Le conte de fées était en marche. Jusqu’à ce que tout dérape.

Tout a commencé avec une initiative banale du gestionnaire des réseaux sociaux des Blues de Saint-Louis. Dans une logique marketing classique, l’équipe publie depuis quelques semaines des « Five Fun Facts » sur ses jeunes joueurs.

Logan Mailloux n’y a pas échappé. Le visuel était simple, anodin : une photo de lui en uniforme avec cinq anecdotes "drôles". Une manière de le présenter aux partisans, de créer un attachement, d’humaniser un nouveau venu.

Mais l’enfer s’est ouvert en quelques minutes. Loin d’être accueilli avec légèreté, le "post" a été envahi par une avalanche de commentaires haineux, de rappels de son passé, et d’un acharnement d’une violence rare.

Les gens n’ont pas voulu jouer le jeu des anecdotes amusantes. Ils ont voulu replonger dans le passé. Celui de 2020, en Suède. Celui que Mailloux tente depuis des années de laisser derrière.

Le tollé a été tel que l’organisation a dû supprimer la publication. Jean Trudel, du balado Stanley25, a confirmé la situation, visiblement ébranlé lui aussi par ce qu’il a vu défiler:

Ce qui devait être une célébration d’un jeune homme qui réussit enfin à redresser sa trajectoire est devenu une exécution publique. Une leçon brutale sur la façon dont les réseaux sociaux peuvent transformer un instant de lumière en un chaos destructeur.

Personne ne nie la gravité des gestes commis par Mailloux en Suède. Et lui-même ne l’a jamais nié. Il a fait amende honorable. Il a été suspendu. Il a fait face à la justice.

En 2020, alors qu’il évoluait en Suède avec SK Lejon, Mailloux a été reconnu coupable d’avoir pris une photo intime non consentie d’une jeune femme pendant une relation intime, puis d’avoir partagé cette photo avec ses coéquipiers, accompagnée d’informations personnelles permettant de l’identifier.

La victime avait porté plainte, expliquant qu’elle avait subi une atteinte grave à sa vie privée, que l’acte avait été commis sans son consentement et qu’elle avait été humiliée publiquement.

Le tribunal suédois avait condamné Mailloux à une amende équivalente à environ 2 000 $ canadiens pour diffamation et atteinte à la vie privée.
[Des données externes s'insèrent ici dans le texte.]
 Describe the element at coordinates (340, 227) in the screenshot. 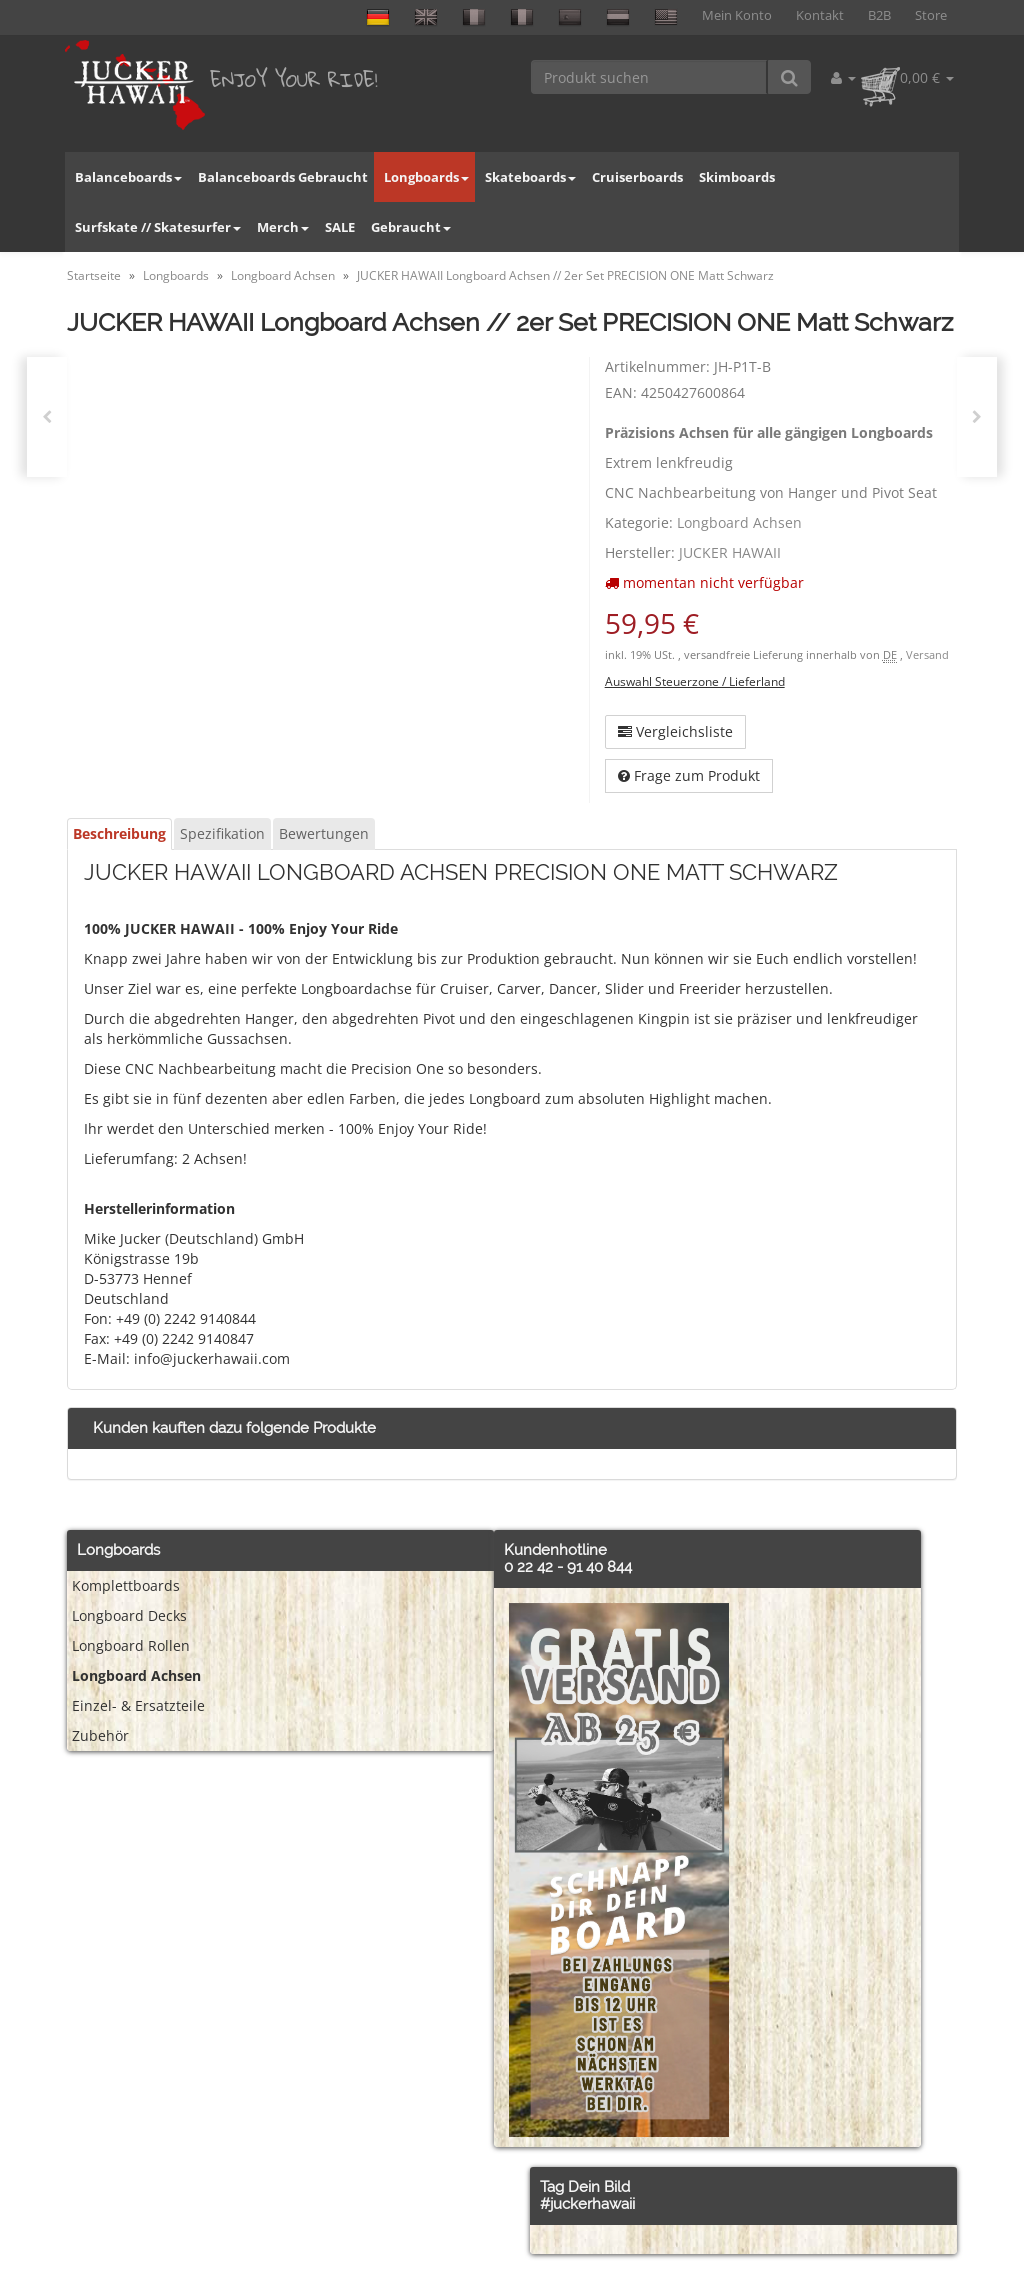 I see `SALE` at that location.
L’affaire avait été abondamment médiatisée, provoquant une onde de choc au Canada et dans le monde du hockey junior.

La victime avait publiquement exprimé sa déception devant le fait que Mailloux ne semblait pas, à l’époque, pleinement conscient de la gravité de son geste.
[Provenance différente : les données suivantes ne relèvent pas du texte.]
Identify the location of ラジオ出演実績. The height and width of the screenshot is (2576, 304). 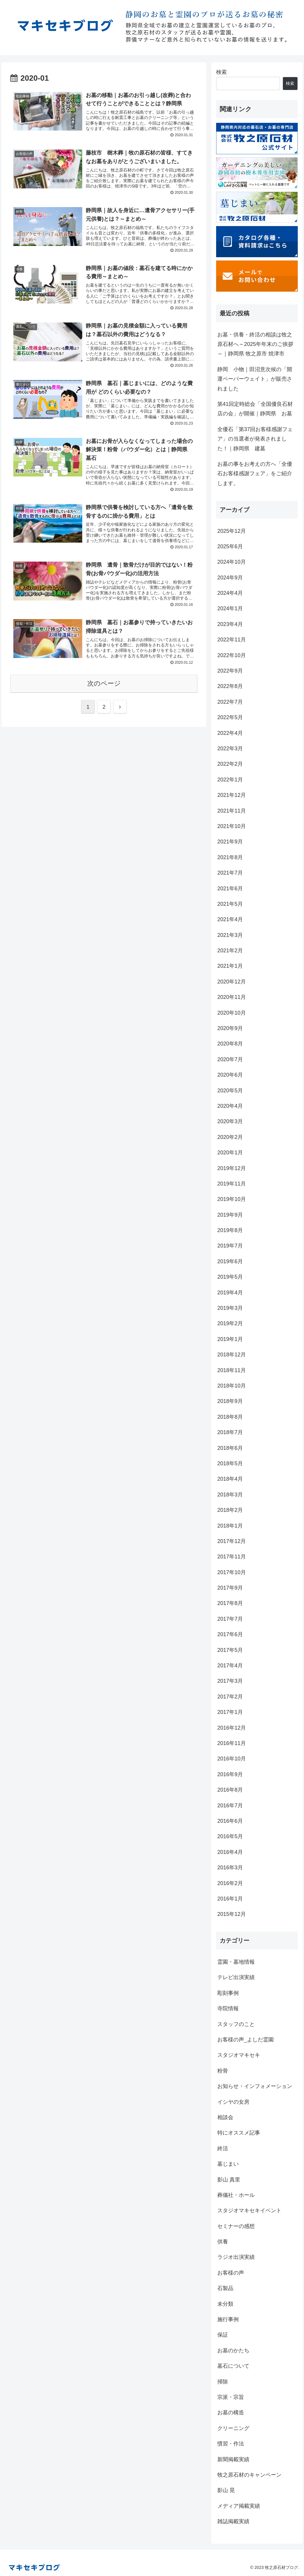 (236, 2257).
Elle avait affirmé que son intention première en portant plainte était de forcer une prise de responsabilité réelle, et non de nuire à sa carrière.

C’est ce qui avait mené Mailloux, quelques mois plus tard, à demander publiquement aux équipes de la LNH de ne pas le repêcher lors de la séance de 2021, une demande que le Canadien de Montréal avait finalement ignorée en le sélectionnant au 31e rang au total.
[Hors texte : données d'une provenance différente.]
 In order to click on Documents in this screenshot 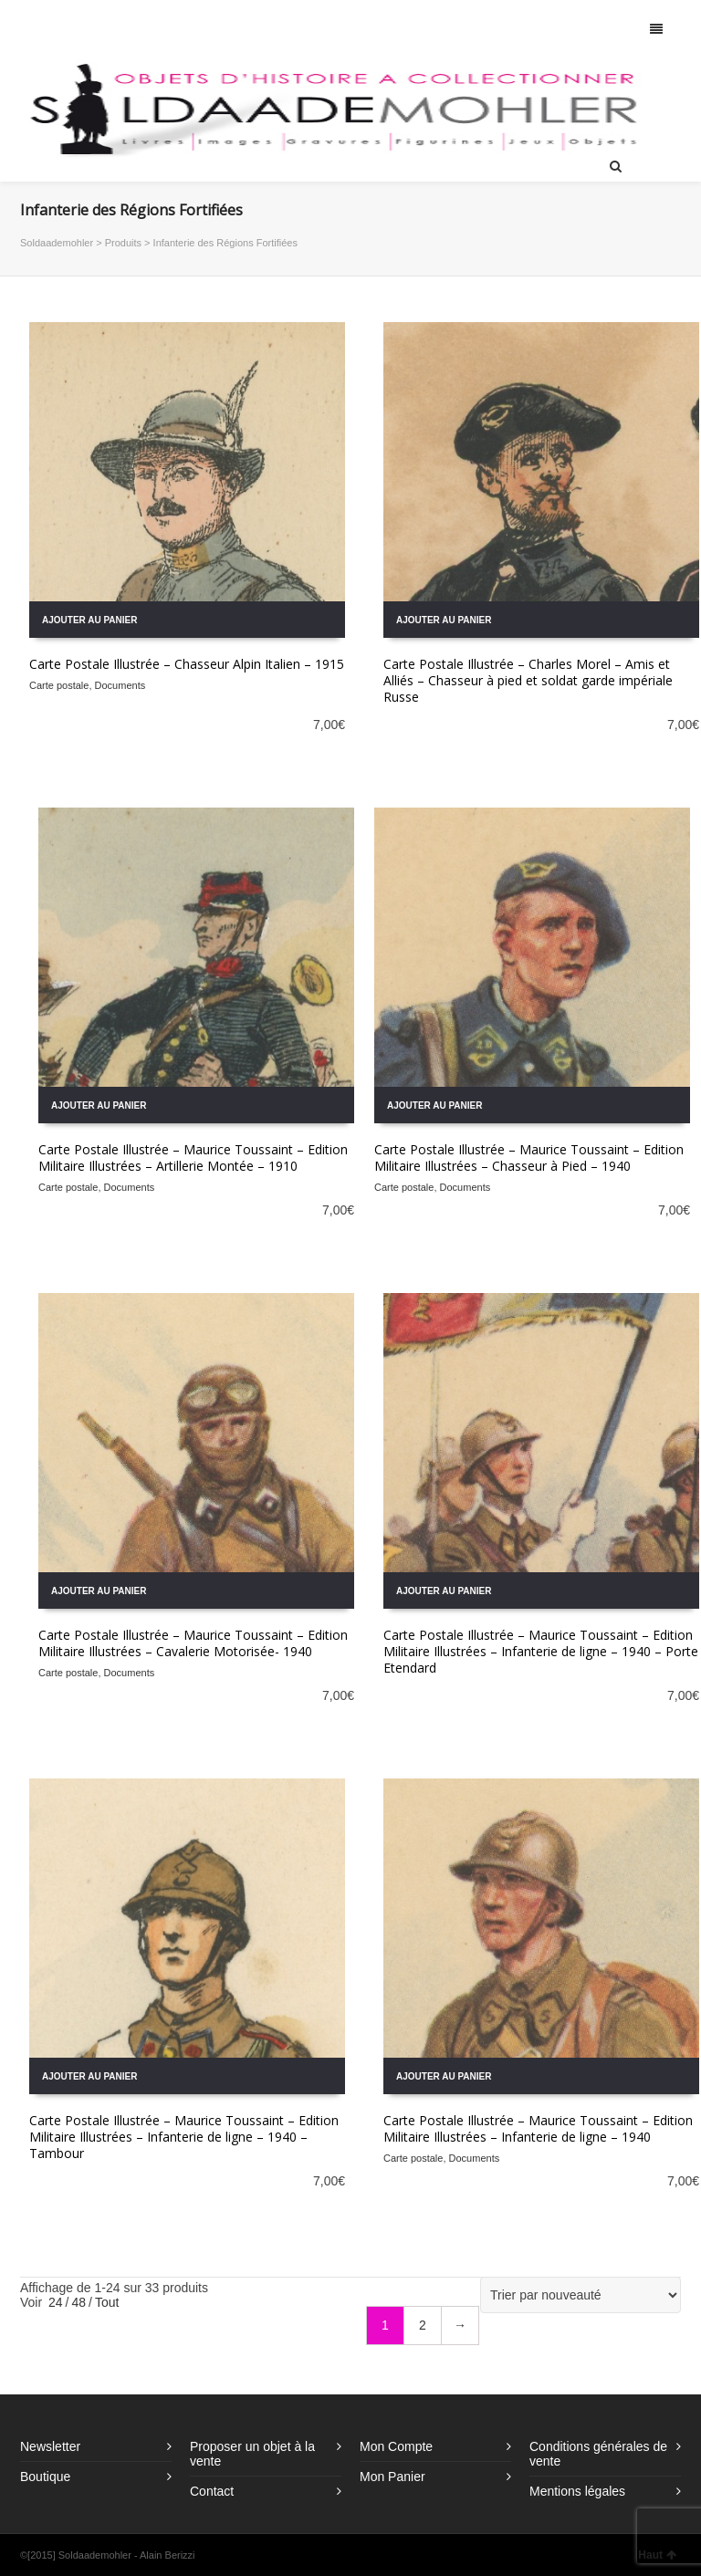 , I will do `click(120, 685)`.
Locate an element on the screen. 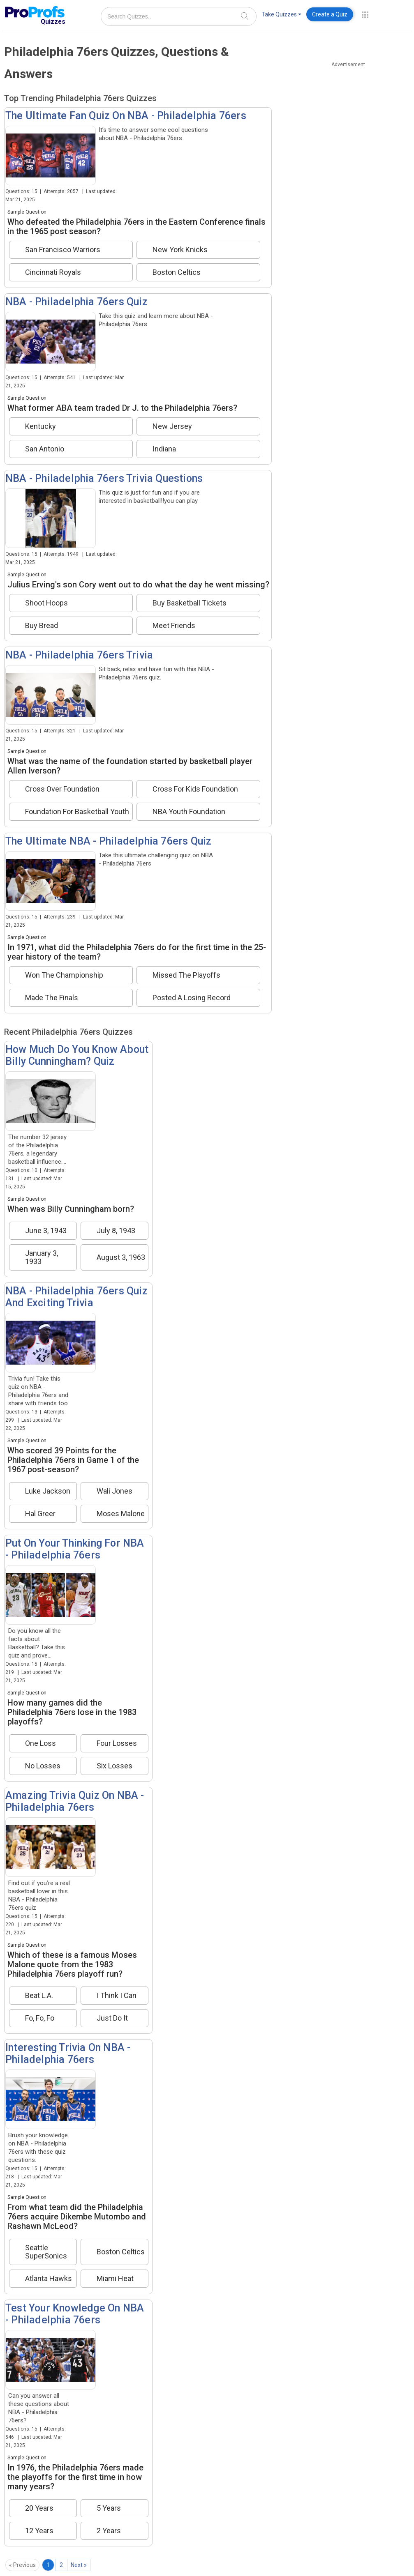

Le gestionnaire des réseaux sociaux des Blues... ne savait pas...

En quelques minutes, la section des commentaires a été inondée de rappels de l’affaire suédoise, de captures d’articles de 2020-2021 et de messages indignés. Devant l’ampleur de la réaction, l’équipe a supprimé la publication.

La victime avait insisté à l’époque pour que l’incident soit reconnu et réparé, non pour qu’il soit éternellement utilisé comme arme contre lui.

Ce dérapage sur les réseaux sociaux montre aussi à quel point la réputation numérique d’un joueur comme Mailloux est extrêmement fragile. Le moindre faux pas de communication, même bien intentionné, peut relancer des vagues d’indignation.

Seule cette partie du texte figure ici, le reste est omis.